Unter dem Vorwand, erneut auf die Jagd gehen zu wollen, waren Naudé, du und ich schon bald auf dem Weg zu dem gestern vereinbarten Ort. Während des Marsches hatte ich die Gelegenheit wahrgenommen, einen schönen Hasen zu schießen, den ich jetzt triumphierend an meinem Gürtel baumeln ließ. Naudé schwieg den ganzen Weg über nachdenklich. Ich konnte nicht ergründen, worüber er grübelte, ob über Guyetus’ Selbstmord oder darüber, dass sein Name überraschend in Bouchards Notizen aufgetaucht war. Er schien etwas sagen zu wollen, als das Unerwartete geschah.
Alles spielte sich in wenigen Sekunden ab, nicht einmal wir verstanden genau, wie.
|542|Im selben Moment, in dem wir Philos Ptetès und den ehemaligen Kommissar beim Kastaniensammeln im Wald erblickten, spürten wir, wie der kalte Lauf von Hakenbüchsen einen eisigen Kreis auf unsere Wangen zeichneten.
»Hände hoch, Nazarenerhunde!«, hörten wir schreien, während Philos Ptetès und sein Gefährte die Kastanienkörbe mit einem Laut des Erschreckens zu Boden fallenließen.

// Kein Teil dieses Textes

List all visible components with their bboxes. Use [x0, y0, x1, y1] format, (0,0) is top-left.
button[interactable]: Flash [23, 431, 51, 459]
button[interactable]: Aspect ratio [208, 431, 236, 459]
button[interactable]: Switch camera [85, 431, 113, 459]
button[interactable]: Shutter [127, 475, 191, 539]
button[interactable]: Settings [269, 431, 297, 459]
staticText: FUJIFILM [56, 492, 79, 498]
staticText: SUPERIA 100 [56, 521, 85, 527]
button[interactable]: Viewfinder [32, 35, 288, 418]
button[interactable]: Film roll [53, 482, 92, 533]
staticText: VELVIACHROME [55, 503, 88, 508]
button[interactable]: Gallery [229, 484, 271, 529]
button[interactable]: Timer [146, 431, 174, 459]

Vor uns standen vier Individuen mit gezückten Waffen und einem äußerst grimmigem Gesichtsdruck. Aus der Art und Weise, wie sie uns angesprochen hatten, konnte man schließen, dass es sich um Korsaren handelte.
»So, ihr sammelt Kastanien, was? Verfluchte Kerle!«, knurrte einer der vier, hob den Kolben seiner Hakenbüchse und stürzte sich auf den ehemaligen Kommissar.

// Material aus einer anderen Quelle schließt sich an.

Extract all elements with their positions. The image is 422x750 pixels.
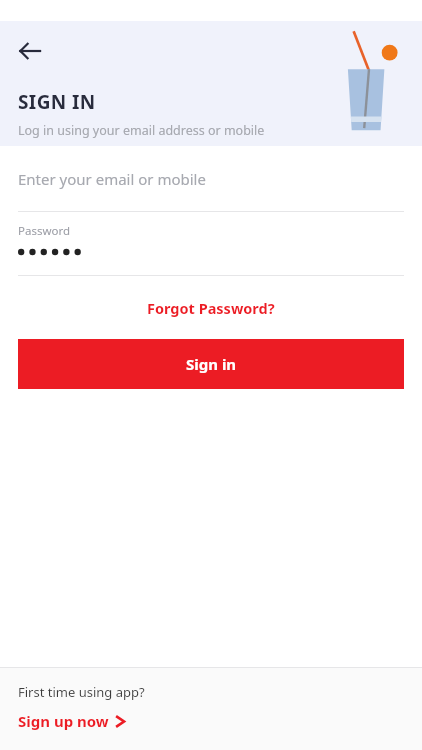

Naudé legte sich entsetzt eine Hand vor die Augen, um den tödlichen Stoß der Büchse gegen den Nacken des Armen nicht sehen zu müssen. Stattdessen ließ der Korsar den Kolben seiner Waffe auf den Fuß des ehemaligen Kommissars niedergehen, mit dem weniger grausamen Ergebnis, dass das Opfer im Kreis herumsprang und ein langanhaltendes Schmerzensgeheul ausstieß, in welches sich das Gelächter der vier Angreifer mischte.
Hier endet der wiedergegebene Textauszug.